As reported cases of bike theft near the Santa Catalina Residence Hall continue to trouble authorities, University of California Santa Barbara Police Dept. and Housing & Residential Services are implementing new bike theft prevention measures.

H&RS approached UCPD to tackle bike theft because it has evolved into a “core concern” for campus and area residents. The campus police purchased a “bait bike” armed with a GPS device last quarter and installed it on or near campus in hopes of catching a bicycle thief. Students will also soon be able to report stolen bicycles to authorities via text message.

Bike theft has long plagued the University, and UCSB has been no stranger to the sickness — a UCPD system-wide report issued last October estimated the value of bicycles stolen from UCSB campus and residence halls at $96,000.

Deputy district attorney and Misdemeanor Unit Supervisor Gary Gemberling, said stealing a bike can have severe legal consequences.

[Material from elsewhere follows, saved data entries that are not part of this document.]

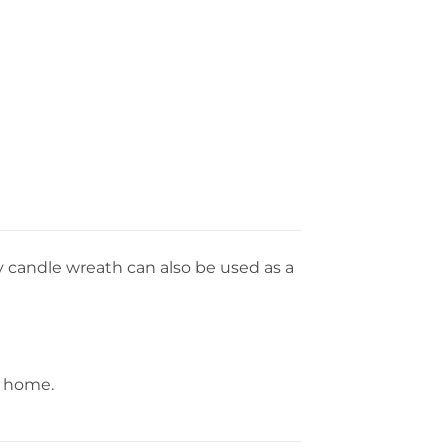
y candle wreath can also be used as a
r home.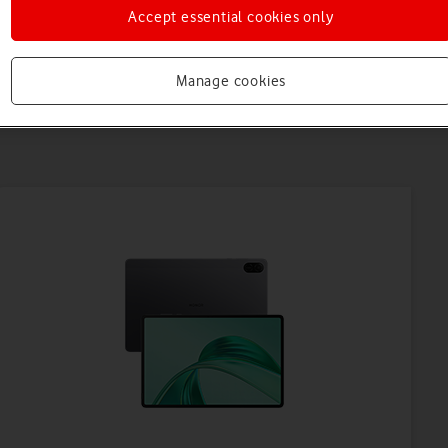
Accept essential cookies only
Manage cookies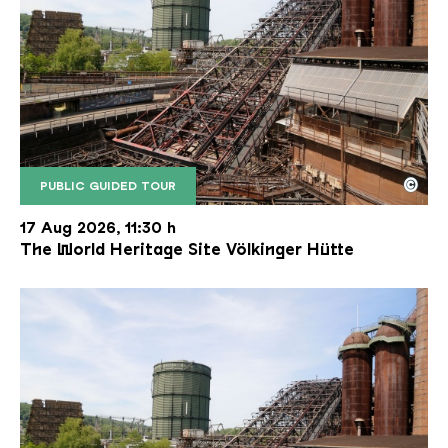
©
PUBLIC GUIDED TOUR
The inclined ore lift of the Völklinger Hütte with 
Copyright: Weltkulturerbe Völklinger Hütte | Karl 
17 Aug 2026, 11:30 h
The World Heritage Site Völkinger Hütte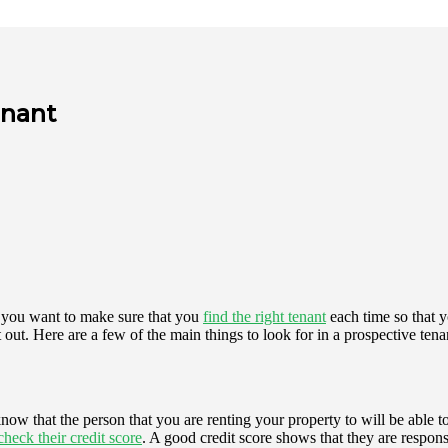
enant
, you want to make sure that you
find the right tenant
each time so that 
out. Here are a few of the main things to look for in a prospective tena
now that the person that you are renting your property to will be able
check their credit score
. A good credit score shows that they are respon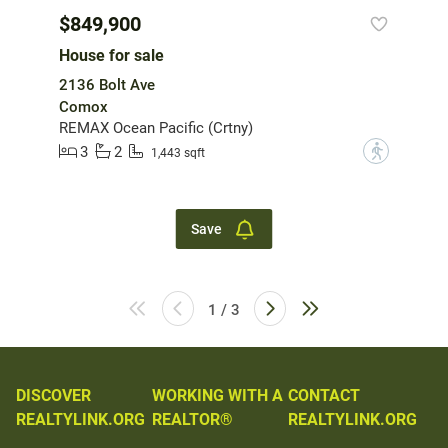
$849,900
House for sale
2136 Bolt Ave
Comox
REMAX Ocean Pacific (Crtny)
3
2
?
1,443 sqft
Save
1 / 3
DISCOVER
WORKING WITH A
CONTACT
REALTYLINK.ORG
REALTOR®
REALTYLINK.ORG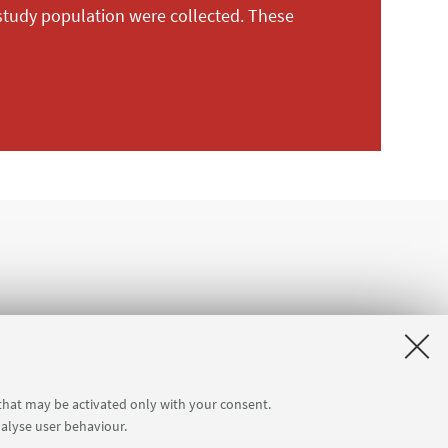
 study population were collected. These
 that may be activated only with your consent.
nalyse user behaviour.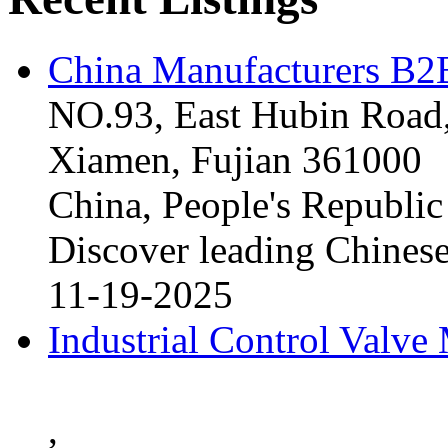
China Manufacturers B2B
NO.93, East Hubin Road,
Xiamen, Fujian 361000
China, People's Republic
Discover leading Chinese
11-19-2025
Industrial Control Valve
,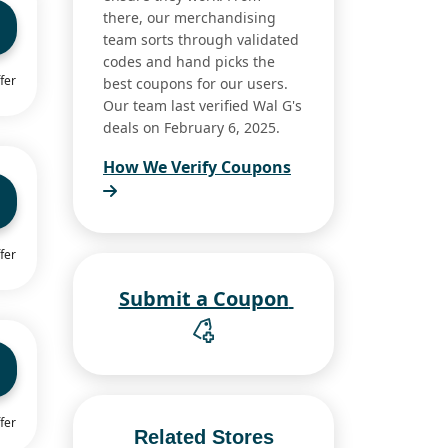
there, our merchandising
team sorts through validated
codes and hand picks the
fer
best coupons for our users.
Our team last verified Wal G's
deals on February 6, 2025.
How We Verify Coupons
fer
Submit a Coupon
fer
Related Stores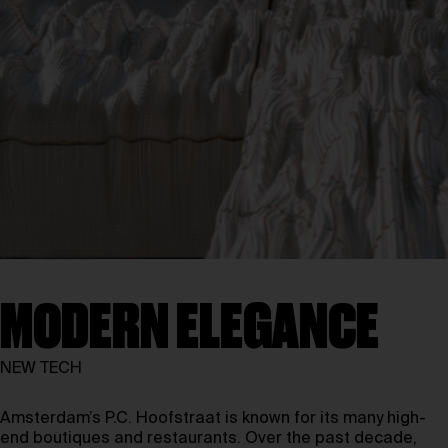
MODERN ELEGANCE
NEW TECH
Amsterdam’s P.C. Hoofstraat is known for its many high-
end boutiques and restaurants. Over the past decade,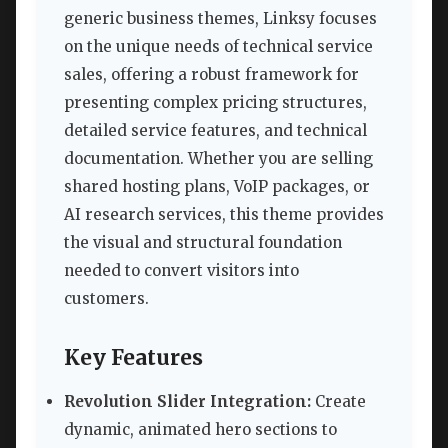
generic business themes, Linksy focuses
on the unique needs of technical service
sales, offering a robust framework for
presenting complex pricing structures,
detailed service features, and technical
documentation. Whether you are selling
shared hosting plans, VoIP packages, or
AI research services, this theme provides
the visual and structural foundation
needed to convert visitors into
customers.
Key Features
Revolution Slider Integration:
Create
dynamic, animated hero sections to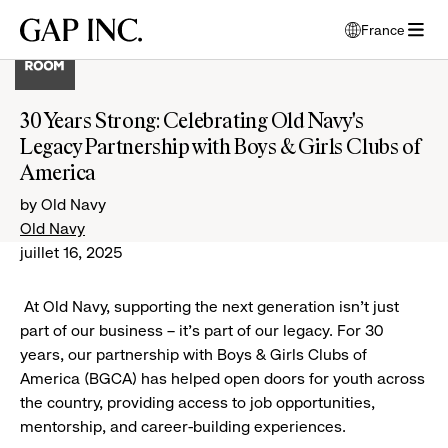
Accéder
Accéder
Accéder
Gap
France
au
au
au
ouvre
Inc.
ouvrir
menu
contenu
pied
une
le
de
principal
de
fenêtre
menu
navigation
page
modale
30 Years Strong: Celebrating Old Navy's
pour
principal
de
Legacy Partnership with Boys & Girls Clubs of
choisir
l'écran
la
America
principal
langue
by Old Navy
Old Navy
juillet 16, 2025
At Old Navy, supporting the next generation isn’t just
part of our business – it’s part of our legacy. For 30
years, our partnership with Boys & Girls Clubs of
America (BGCA) has helped open doors for youth across
the country, providing access to job opportunities,
mentorship, and career-building experiences.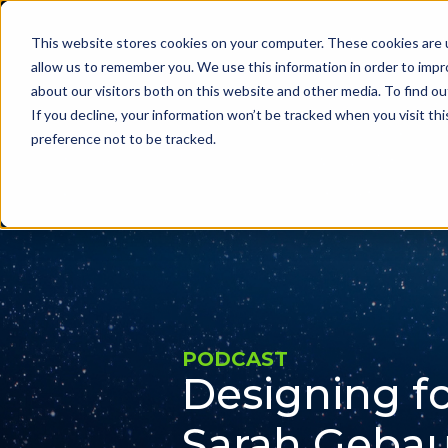
This website stores cookies on your computer. These cookies are u
Problems we sol
allow us to remember you. We use this information in order to imp
about our visitors both on this website and other media. To find ou
If you decline, your information won’t be tracked when you visit th
preference not to be tracked.
PODCAST
Designing fo
Sarah Gebau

If the value of the stolen bike is low enough, Gemberling said the crime can be dismissed by completing a 12-hour course and paying a fine. Stealing a bike valued over $400, however, can lead to a felony charge for grand theft.

“If you were to apply for a job, you could have to disclose to your employer that you’ve been convicted,” Gemberling said.

UCPD spokesman Sgt. Matt Bowman, a committee member of Associated Students B.I.K.E.S., said almost 25 percent of the bikes stolen at UCSB were taken from areas adjacent to residence halls.

“That’s pretty significant for a campus our size with as many residence halls as we have, to have a quarter of the thefts occur there, especially considering the quality- of-life impact it has on the residents,” Bowman said.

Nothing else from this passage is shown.